Global

Protest at funeral of "tortured" Darfur student



    KHARTOUM (Reuters) - Armed riot police surrounded hundreds of protesters at the funeral of a Darfuri student who colleagues said was tortured and killed by Sudanese authorities in a case that has sparked tensions ahead of elections.

    Sudanese security services have denied any involvement in the death of Mohamed Musa, 23, who fellow students told Reuters was abducted in Khartoum Wednesday and later found dead.

    More than 1,000 Darfuris, students and politicians, including at least two presidential candidates, gathered at the funeral in the Khartoum suburb of Omdurman Monday morning chanting and waving banners, said Reuters witnesses.

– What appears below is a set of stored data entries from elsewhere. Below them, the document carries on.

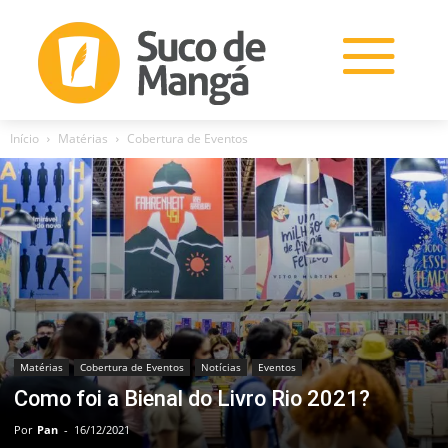
Início
Matérias
Cobertura de Eventos
Matérias
Cobertura de Eventos
Notícias
Eventos
Como foi a Bienal do Livro Rio 2021?
Por
Pan
-
16/12/2021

    Scores of armed riot police and security officers surrounded the family home while relatives sat inside with the body.

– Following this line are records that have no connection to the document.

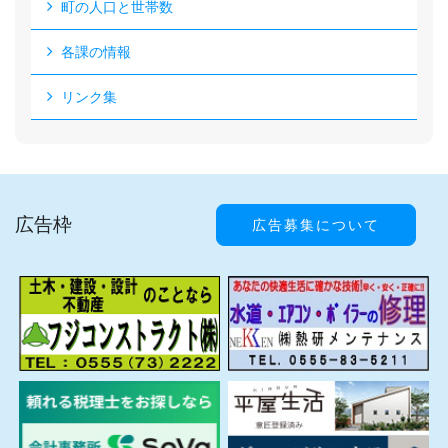
町の人口と世帯数
各課の情報
リンク集
広告枠
広告募集について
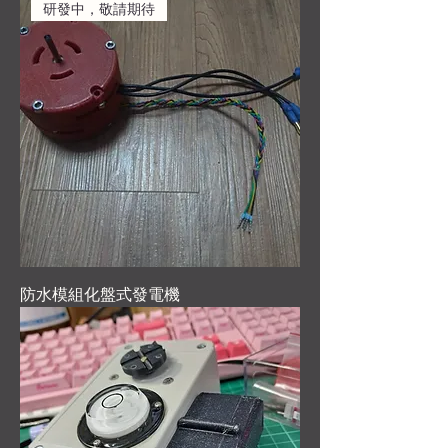
研發中，敬請期待
防水模組化盤式發電機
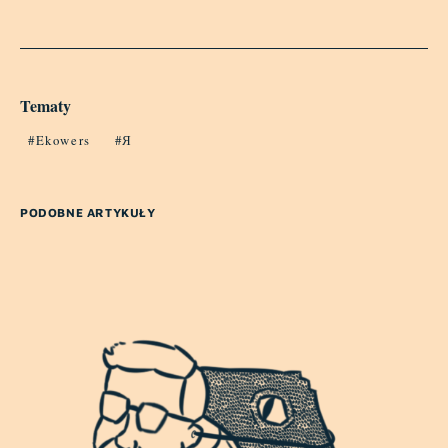
Tematy
Ekowers
Я
PODOBNE ARTYKUŁY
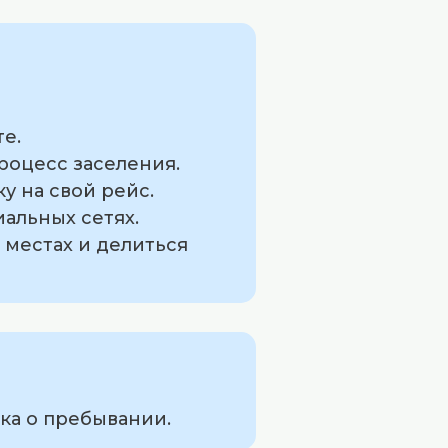
те.
процесс заселения.
у на свой рейс.
альных сетях.
 местах и делиться
ка о пребывании.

    "I have lost my son ... I want justice from the government, justice for my son," Musa's father Musa Abdullah Bahar al Din told Reuters, breaking down in tears.

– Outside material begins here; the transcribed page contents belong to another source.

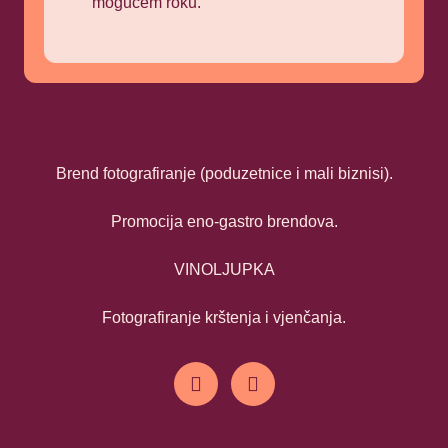
mogućem roku.
Brend fotografiranje (poduzetnice i mali biznisi).
Promocija eno-gastro brendova.
VINOLJUPKA
Fotografiranje krštenja i vjenčanja.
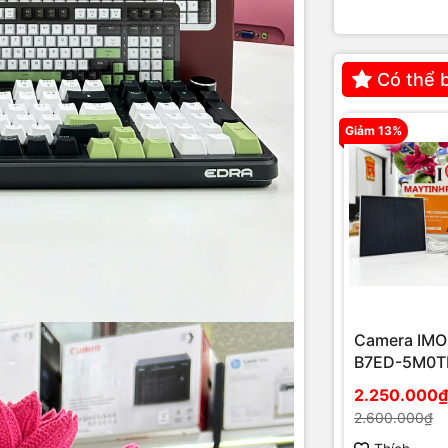
Có thể 
Giảm 13%
Camera IMO
B7ED-5M0T
EU/FSP14 n
2.250.000₫
mặt trời
2.600.000₫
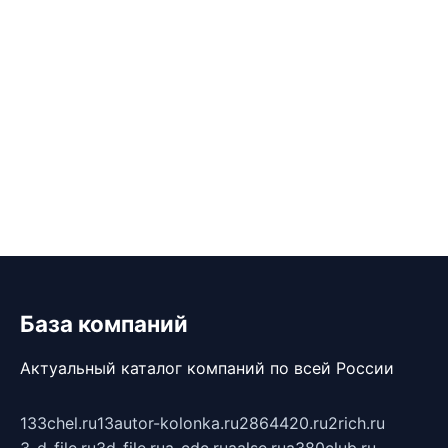
База компаний
Актуальный каталог компаний по всей России
133chel.ru
13autor-kolonka.ru
2864420.ru
2rich.ru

    The funeral comes days after the start of campaigning in Sudan's first multiparty presidential and legislative elections in almost a quarter of a century, due in April.

    Sudan's seven-year Darfur conflict, and the powers of Sudan's extensive security services, have become central issues in the election campaign that sets Sudan's sitting president Omar Hassan al-Bashir against 11 other candidates.

    Presidential candidate Yasir Arman was greeted with chants of "Yasir for change" as he arrived at the house with other candidates from his party, the former southern rebel Sudan People's Liberation Movement (SPLM).

    "This crime (Musa's killing) wasn't committed in a far village in the rural areas of Darfur. It was in the heart of the capital, a few kilometres from the (president's) palace ... It needs to be investigated," Arman told Reuters after the funeral.

    He condemned the security crackdown at the ceremony and the terms of a recent security bill which allowed Sudan's intelligence services wide powers of arrest and detention.

    There was a tense standoff as riot police moved in to block the funeral group when family members started driving Musa's body to Omdurman's famous Ahmed Sharfi cemetery, where more students were gathering, said Reuters witnesses.

    Officers ordered the group to carry Musa to a much smaller graveyard near the house, on the far outskirts of Omdurman, around 45km (28 miles) from downtown Khartoum.

    Police officers last week told Reuters they had found Musa's body in the street and denied he had ever been arrested. "We consider this to be a normal crime," a security source said.

    Khartoum University students who gathered around a morgue where Musa was taken last week said they had seen the body, adding his hands were burnt, his head and body beaten, cut and swollen and his clothes soaked in blood.

    They blamed President Bashir's ruling National Congress Party (NCP) for the abduction, saying the authorities regularly targeted and beat Darfuri students.

    Sudan's opposition say April's elections cannot be credible while the conflict continues in the vast western region of Darfur. It remains under emergency law, with sporadic clashes and more than 2 million people languishing in camps.

    The United Nations estimates 300,000 people have died in Darfur's humanitarian crisis since mostly non-Arab rebels took up arms in early 2003 accusing central government of neglect of the region.